Racism was rampant.  The destruction that came with the Civil War was a defining period in much of the South.  The old ways were gone, buried in the carnage.  But Texas was spared the massive battlefields that left much of the Confederacy weak and reeling for years after the War Between the States, therefore resistance to this ideal that all men are created equal, as hard as that may be to believe now, was still firmly entrenched in Texas. 

Actually, xenophobia may be the root of the paranoia that seemed to be common in the East Texas youth of Hardin’s day – the fear of people that are different from the people you customarily associate with.

The catch phrase might very well be, “You ain’t from around these parts, are you?”

The next four notches on John Wesley Hardin's gun represented Union soldiers that came looking for the wanted gunman around 1868.  It was time to get out of Texas and there was money to be made driving cattle up the Chisholm Trail.  According to the Handbook of Texas, Hardin headed up the trail in 1871, killing seven people en route and three in Abilene, Kansas.  It was in Abilene that Hardin supposedly backed down legendary marshal Wild Bill Hickock, but it is impossible to ascertain hard facts from folk stories and exaggerations.  One quote from Wikipedia sums it up nicely.

"They tell lots of lies about me," Hardin complained. "They say I killed six or seven men for snoring. Well, it ain't true; I only killed one man for snoring."

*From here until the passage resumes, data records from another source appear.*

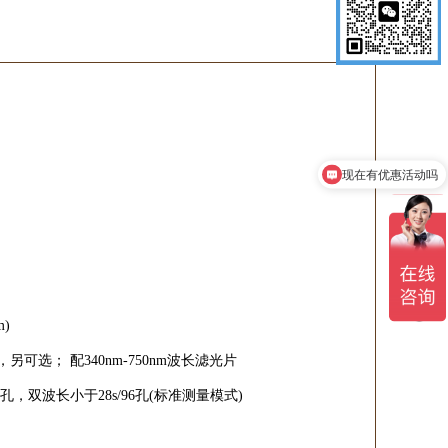
现在有优惠活动吗
m)
m，另可选； 配340nm-750nm波长滤光片
孔，双波长小于28s/96孔(标准测量模式)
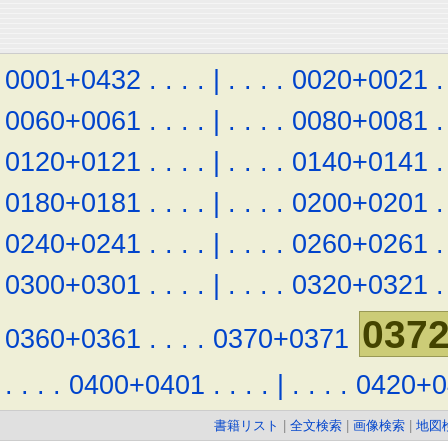
0001+0432
.
.
.
.
|
.
.
.
.
0020+0021
.
0060+0061
.
.
.
.
|
.
.
.
.
0080+0081
.
0120+0121
.
.
.
.
|
.
.
.
.
0140+0141
.
0180+0181
.
.
.
.
|
.
.
.
.
0200+0201
.
0240+0241
.
.
.
.
|
.
.
.
.
0260+0261
.
0300+0301
.
.
.
.
|
.
.
.
.
0320+0321
.
037
0360+0361
.
.
.
.
0370+0371
.
.
.
.
0400+0401
.
.
.
.
|
.
.
.
.
0420+0
書籍リスト
|
全文検索
|
画像検索
|
地図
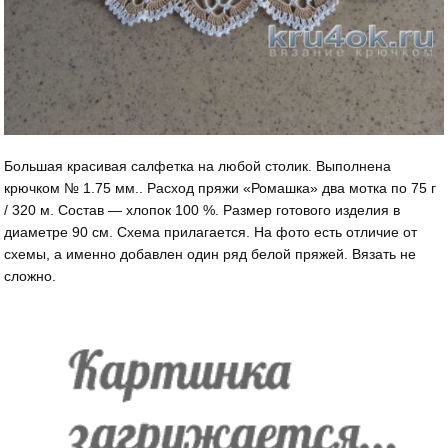
Большая красивая салфетка на любой столик. Выполнена
крючком № 1.75 мм.. Расход пряжи «Ромашка» два мотка по 75 г
/ 320 м. Состав — хлопок 100 %. Размер готового изделия в
диаметре 90 см. Схема прилагается. На фото есть отличие от
схемы, а именно добавлен один ряд белой пряжей. Вязать не
сложно.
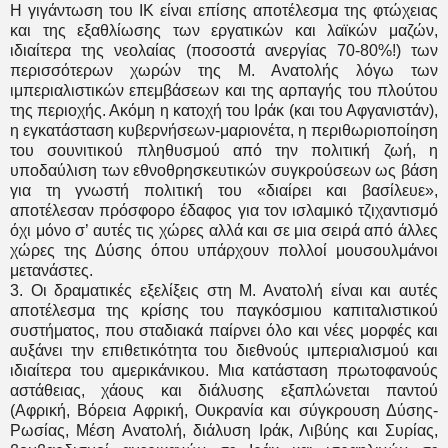
Η γιγάντωση του ΙΚ είναι επίσης αποτέλεσμα της φτώχειας
και της εξαθλίωσης των εργατικών και λαϊκών μαζών,
ιδιαίτερα της νεολαίας (ποσοστά ανεργίας 70-80%!) των
περισσότερων χωρών της Μ. Ανατολής λόγω των
ιμπεριαλιστικών επεμβάσεων και της αρπαγής του πλούτου
της περιοχής. Ακόμη η κατοχή του Ιράκ (και του Αφγανιστάν),
η εγκατάσταση κυβερνήσεων-μαριονέτα, η περιθωριοποίηση
του σουνιτικού πληθυσμού από την πολιτική ζωή, η
υποδαύλιση των εθνοθρησκευτικών συγκρούσεων ως βάση
για τη γνωστή πολιτική του «διαίρει και βασίλευε»,
αποτέλεσαν πρόσφορο έδαφος για τον ισλαμικό τζιχαντισμό
όχι μόνο σ’ αυτές τις χώρες αλλά και σε μια σειρά από άλλες
χώρες της Δύσης όπου υπάρχουν πολλοί μουσουλμάνοι
μετανάστες.
3. Οι δραματικές εξελίξεις στη Μ. Ανατολή είναι και αυτές
αποτέλεσμα της κρίσης του παγκόσμιου καπιταλιστικού
συστήματος, που σταδιακά παίρνει όλο και νέες μορφές και
αυξάνει την επιθετικότητα του διεθνούς ιμπεριαλισμού και
ιδιαίτερα του αμερικάνικου. Μια κατάσταση πρωτοφανούς
αστάθειας, χάους και διάλυσης εξαπλώνεται παντού
(Αφρική, Βόρεια Αφρική, Ουκρανία και σύγκρουση Δύσης-
Ρωσίας, Μέση Ανατολή, διάλυση Ιράκ, Λιβύης και Συρίας,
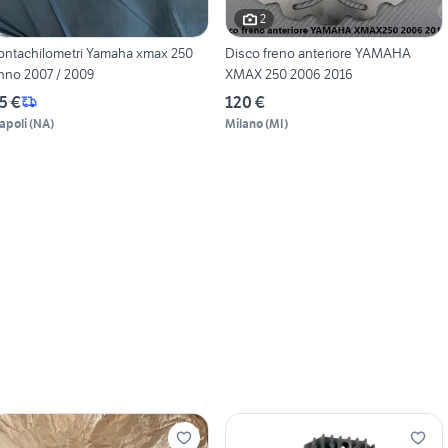
2
ontachilometri Yamaha xmax 250
Disco freno anteriore YAMAHA
nno 2007 / 2009
XMAX 250 2006 2016
5 €
120 €
apoli
(
NA
)
Milano
(
MI
)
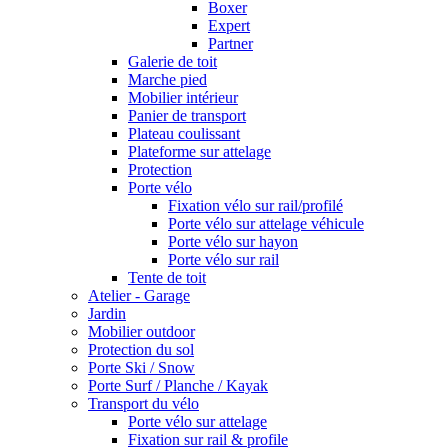
Boxer
Expert
Partner
Galerie de toit
Marche pied
Mobilier intérieur
Panier de transport
Plateau coulissant
Plateforme sur attelage
Protection
Porte vélo
Fixation vélo sur rail/profilé
Porte vélo sur attelage véhicule
Porte vélo sur hayon
Porte vélo sur rail
Tente de toit
Atelier - Garage
Jardin
Mobilier outdoor
Protection du sol
Porte Ski / Snow
Porte Surf / Planche / Kayak
Transport du vélo
Porte vélo sur attelage
Fixation sur rail & profile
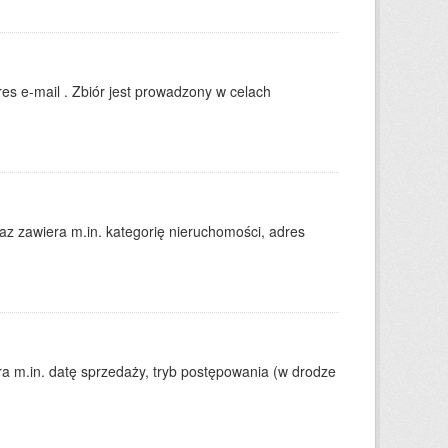
es e-mail . Zbiór jest prowadzony w celach
 zawiera m.in. kategorię nieruchomości, adres
 m.in. datę sprzedaży, tryb postępowania (w drodze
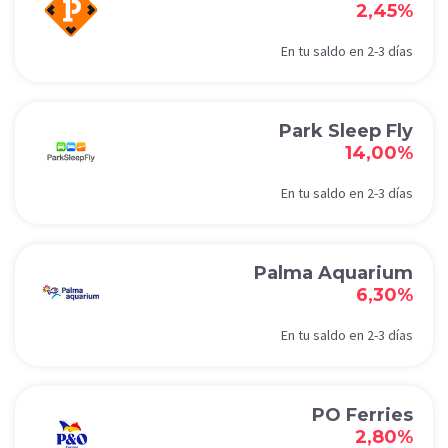
2,45%
En tu saldo en 2-3 días
Park Sleep Fly
14,00%
En tu saldo en 2-3 días
Palma Aquarium
6,30%
En tu saldo en 2-3 días
PO Ferries
2,80%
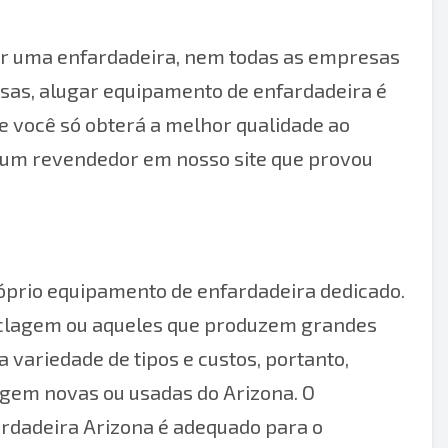
ar uma enfardadeira, nem todas as empresas
sas, alugar equipamento de enfardadeira é
e você só obterá a melhor qualidade ao
e um revendedor em nosso site que provou
róprio equipamento de enfardadeira dedicado.
ciclagem ou aqueles que produzem grandes
variedade de tipos e custos, portanto,
agem novas ou usadas do Arizona. O
ardadeira Arizona é adequado para o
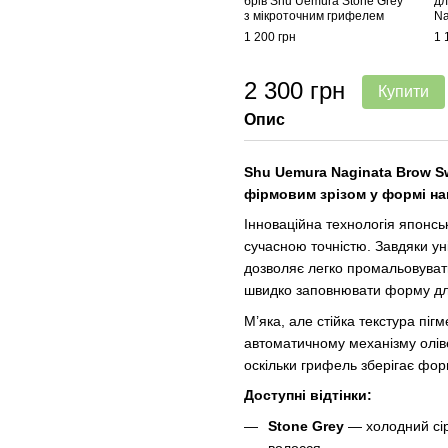
брів Shu Uemura Stone Grey
дл
з мікроточним грифелем
Na
1 200 грн
1 
2 300 грн
Купити
Опис
Shu Uemura Naginata Brow S
фірмовим зрізом у формі наг
Інноваційна технологія японс
сучасною точністю. Завдяки 
дозволяє легко промальовуват
швидко заповнювати форму для
М’яка, але стійка текстура пі
автоматичному механізму олів
оскільки грифель зберігає фор
Доступні відтінки:
Stone Grey
— холодний сір
волосся.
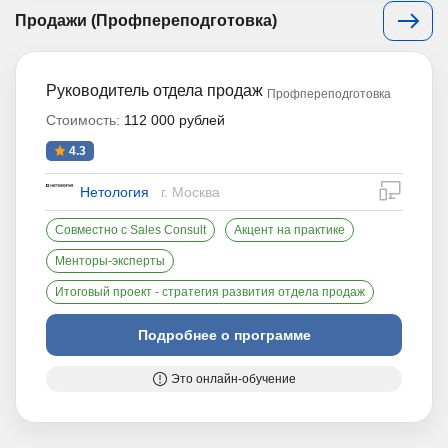
Продажи (Профпереподготовка)
Руководитель отдела продаж
Профпереподготовка
Стоимость:
112 000 рублей
4.3
дистан
Нетология
г. Москва
Совместно с Sales Consult
Акцент на практике
Менторы-эксперты
Итоговый проект - стратегия развития отдела продаж
Подробнее о программе
Это онлайн-обучение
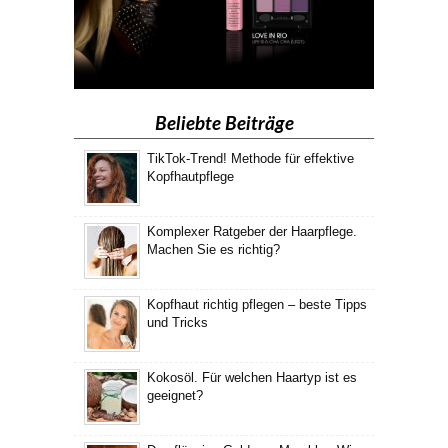
Beliebte Beiträge
TikTok-Trend! Methode für effektive
Kopfhautpflege
Komplexer Ratgeber der Haarpflege.
Machen Sie es richtig?
Kopfhaut richtig pflegen – beste Tipps
und Tricks
Kokosöl. Für welchen Haartyp ist es
geeignet?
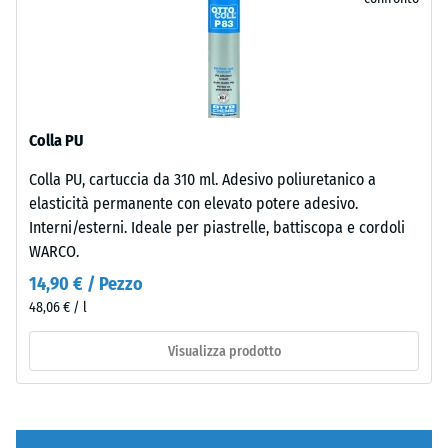
contesti
apparente
per
×
esterni
- valore
il
25
moderni
scala 1 =
confronto.
cm
+ 3,10 €
e
fino a 780
| 1
superfici
kg/m³
< 6
dal
Colla PU
cm
Smorzamento
carattere
di urti,
essenziale.
Colla PU, cartuccia da 310 ml. Adesivo poliuretanico a
vibrazioni e
elasticità permanente con elevato potere adesivo.
rumori da
100
Interni/esterni. Ideale per piastrelle, battiscopa e cordoli
Materiale
calpestio –
×
WARCO.
Valore scala 3
–
25
=
Componenti
14,90 € / Pezzo
cm
+ 6,20 €
attenuazione
e
48,06 € / l
| 1
evidente
struttura
< 7
Visualizza prodotto
Resistenza
cm
all'abrasione
Il
– Resistenza
prodotto
all'usura
è
100
abrasiva –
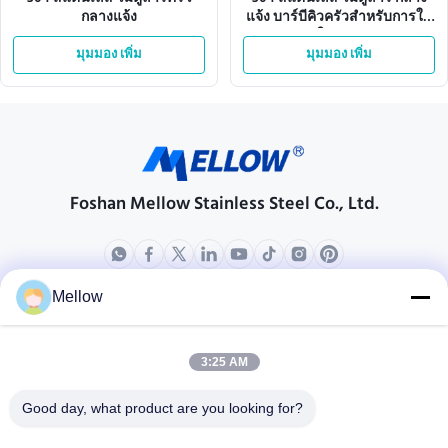
กลางแจ้ง
แจ้ง บาร์บีคิวครัวสําหรับการใช้
ในคลับ
มุมมอง เพิ่ม
มุมมอง เพิ่ม
Foshan Mellow Stainless Steel Co., Ltd.
Mellow
ผลิตภัณฑ์
เกี่ยวกับเรา
โปรไฟล์บริษัท
3:25 AM
ทัวร์โรงงาน
Good day, what product are you looking for?
การควบคุมคุณภาพ
กรณี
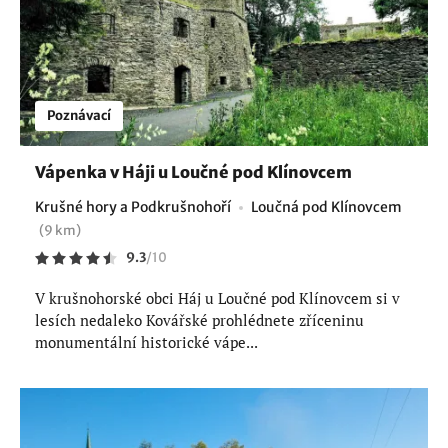
Poznávací
Vápenka v Háji u Loučné pod Klínovcem
Krušné hory a Podkrušnohoří
Loučná pod Klínovcem
(9 km)
9.3
/
10
V krušnohorské obci Háj u Loučné pod Klínovcem si v
lesích nedaleko Kovářské prohlédnete zříceninu
monumentální historické vápe...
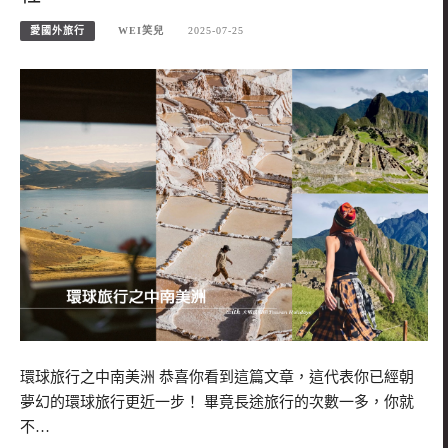
愛國外旅行
WEI笑兒
2025-07-25
環球旅行之中南美洲 恭喜你看到這篇文章，這代表你已經朝
夢幻的環球旅行更近一步！ 畢竟長途旅行的次數一多，你就
不…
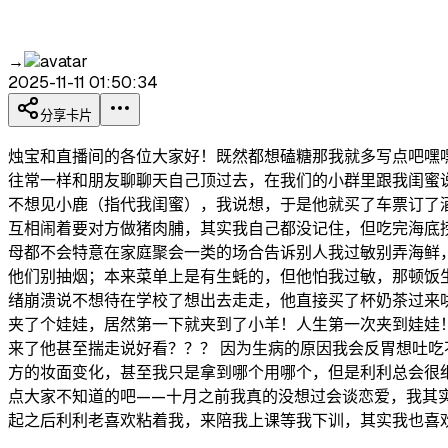
→
2025-11-11 01:50:34
分享卡片
烛宝和直播间的各位大家好！既然都想磕糖那我就多写点吧嘿嘿
往常一样和朋友聊聊天自己顶过去，在我们的小群里跟我闺蜜
不想见小鹿（指代我闺蜜），我说想，于是他就买了车票订了
互相闹着要对方做猪肉脯，其实我自己都没记住，但吃完海底
母都不会特意在家庭聚会一类的场合告诉别人我过敏别弄海鲜
他们别抽烟；本来菜单上是有生蚝的，但他怕我过敏，那顿饭生
绪崩溃说不想待在学校了想出去走走，他直接买了杯奶茶过来
夹了个娃娃，居然第一下就夹到了小羊！人生第一次夹到娃娃
来了他甚至揣走说好看？？？ 因为生病的原因我会反胃想吐
方的妆面变化，甚至我只是拿到哪个用哪个，但是利利总会很细
点大家不知道的吧——十月之前我真的没想过会谈恋爱，我其
起之后利利老喜欢粘着我，来陪我上课等我下训，其实我也喜欢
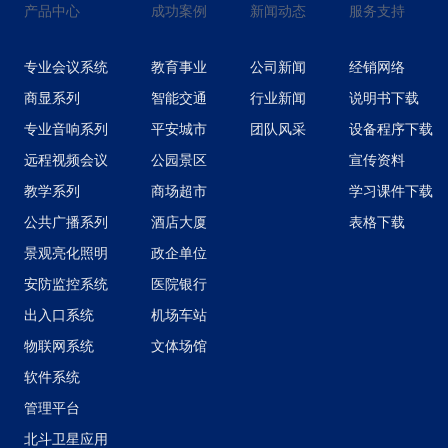
产品中心
成功案例
新闻动态
服务支持
专业会议系统
教育事业
公司新闻
经销网络
商显系列
智能交通
行业新闻
说明书下载
专业音响系列
平安城市
团队风采
设备程序下载
远程视频会议
公园景区
宣传资料
教学系列
商场超市
学习课件下载
公共广播系列
酒店大厦
表格下载
景观亮化照明
政企单位
安防监控系统
医院银行
出入口系统
机场车站
物联网系统
文体场馆
软件系统
管理平台
北斗卫星应用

If fact, snoring may have had nothing to with the early-morning casualty at American House Hotel in Abilene, but Hardin evidently had a feeling he would be the next casualty if Hickok caught up with him.

Hardin left Kansas for Texas. 

Four more notches were on the gun when Hardin was arrested by the sheriff of Cherokee County in 1872.  Hardin escaped jail and aligned with anti-Reconstruction forces in the Sutton-Taylor feud.  Jack Helm, a former State Policeman, and Deputy Sheriff Charles Webb of Brown County were Hardin's next two victims.

It was time to leave Texas again.  This time Hardin took his wife and went to Florida, but the Texas Rangers tracked him down.  A jury in Comanche, Texas sentenced Hardin to 25 years in prison for the murder of Webb.

Ever the paradox, Hardin divided his time in prison between studying the law and plotting escapes.  Hardin was pardoned in 1894 and became a practicing attorney in El Paso.

Hardin's demise came at the hands of a man of almost equal notoriety, Constable John Selman.  Born in Arkansas, Selman's family had moved to Grayson County in the late 1850s.  Selman enlisted in the 22nd Texas Calvary in 1861, but he deserted two years later. 

After briefly serving as a Shackelford County Deputy Sheriff, Selman moved to New Mexico where he organized a ruthless gang known as the Selman Scouts.  Selman's gang began operating in Texas and he ended up back at the Shackelford County Jail, only this time behind bars, courtesy of the Texas Rangers. 

Selman eventually escaped, hid out in Mexico until all charges were dropped, and then moved to El Paso where he found employment as a Constable in 1893.

In 1895, Selman and Hardin had a heated argument. 

According to the Handbook of Texas: He (Hardin) took as his lover the wife of one of his clients, Martin Morose, and when Morose found out about the affair, Hardin hired a number of law officials to assassinate him. On August 19, 1895, Constable John Selman,qv one of the hired killers, shot Hardin in the Acme Saloon, possibly because he was not paid for the murder of Morose.

According to Wikipedia, Selman arrested a prostitute girlfriend of John Wesley Hardin.  The two men had an argument, after which Hardin went to the Acme Saloon to play dice.  Selman walked up behind Hardin and shot the gunman-turned-lawyer three times in the back on August 19, 1895.  

Either way, it was an unseemly way to end a life that had begun with so much promise in a little country church in Fannin County.

Selman was soon gunned down in an unrelated altercation and buried in an unmarked grave.

On the other hand, folklore surrounding John Wesley Hardin grew in the decades that followed.  Johnny Cash wrote "Hardin Wouldn't Run" about the life of the gunman born just over 159 years ago at Blair Springs on Bois d’Arc Creek.